Cognitive impairment is one of the most difficult challenges for patients with chronic renal disease. It can significantly damage their quality of life and frequently increases the risk of dementia in people affected. According to studies, a kidney transplant can restore cognitive impairment, demonstrating that this illness is treatable. However, the precise pathways that cause cognitive decline are largely unknown. A new study undertaken by the University of Leipzig Medical Center presents key insights from fundamental research that could be used to create treatment methods for chronic kidney disease. The findings have been published in the journal Kidney International.
Microglia are specialized immune cells in the brain that play an important part in the transformation of neuronal activities. These cells are frequently activated in response to inflammatory processes, which have an impact on the brain and cognitive functioning. “In the present study, we were able to show that chronic kidney disease (CKD) leads to the activation of microglial cells, which has a number of negative effects on the brain and, in particular, disrupts the potassium homoeostasis in nerve cells,” explains Dr. Silke Zimmermann, first author of the study and researcher at the University of Leipzig Medical Center.
Our research shows that the regulation of potassium efflux in microglial cells and the preservation of neuronal function could be promising approaches for the treatment of cognitive impairment. We hope that our findings will help to further decipher these mechanisms and develop targeted therapies for cognitive impairment in chronic kidney disease.
Dr. Silke Zimmermann
To investigate the mechanisms of chronic kidney disease in the brain, the Leipzig researchers established a surgical mouse model in which 5/6 of the kidney tissue was removed. The study data showed that these mice performed worse in cognitive tests and exhibited reduced neuronal potassium turnover. Analysis of gene expression showed that several signalling pathways linked to diseases such as Alzheimer’s, Huntington’s and Parkinson’s were affected in the neuronal cell clusters of the mouse models with chronic kidney disease.
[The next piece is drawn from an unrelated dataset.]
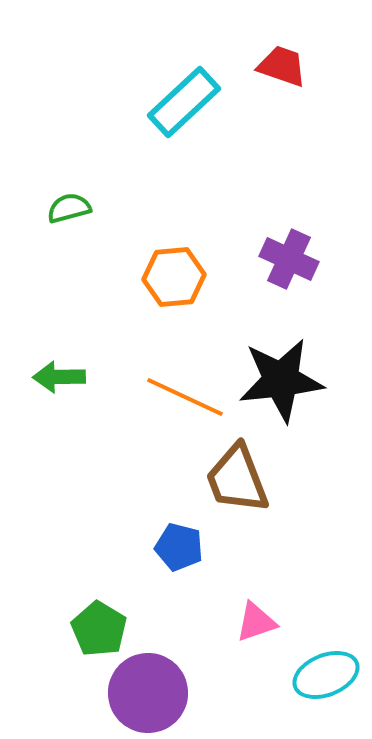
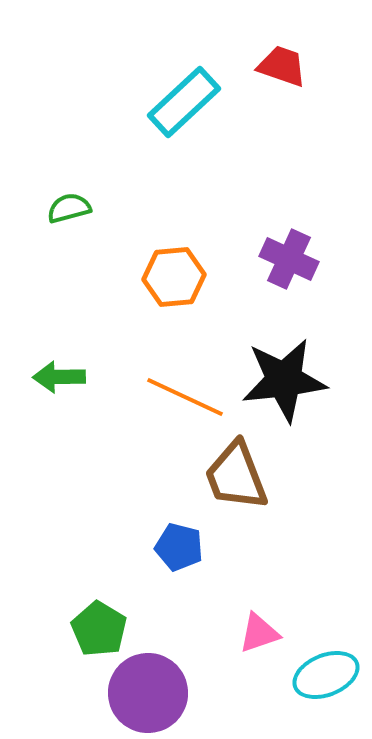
black star: moved 3 px right
brown trapezoid: moved 1 px left, 3 px up
pink triangle: moved 3 px right, 11 px down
The study analyses of the experimental approaches, both in cell cultures and in mouse models, showed that chronic kidney disease disrupts the barrier of the brain endothelial cells. The Leipzig researchers therefore showed that the progressive uremic toxicity in kidney failure alters vascular permeability in the brain. This disruption of the blood-brain barrier enables toxic substances to reach the brain and trigger inflammatory reactions. This process in turn impairs the balance of potassium in the microglial cells.
The researchers were successful in restoring potassium homeostasis in the cells by inhibiting a receptor on nerve cells with an inhibitor, which also reduced cognitive impairment. “We have thus succeeded in discovering a brain mechanism that plays a critical role in the development of poor cognition. And we hope that treating this process will be sufficient to improve cognition in affected patients,” says Professor Berend Isermann, the present study’s corresponding author.
“Our research shows that the regulation of potassium efflux in microglial cells and the preservation of neuronal function could be promising approaches for the treatment of cognitive impairment. We hope that our findings will help to further decipher these mechanisms and develop targeted therapies for cognitive impairment in chronic kidney disease. Another vision we have is to investigate novel biomarkers that can indicate the development of cognitive impairment at an early stage,” says Dr Zimmermann, clinician scientist at the Institute of Laboratory Medicine, Clinical Chemistry and Molecular Diagnostics. She led the basic research project together with institute director Professor Berend Isermann.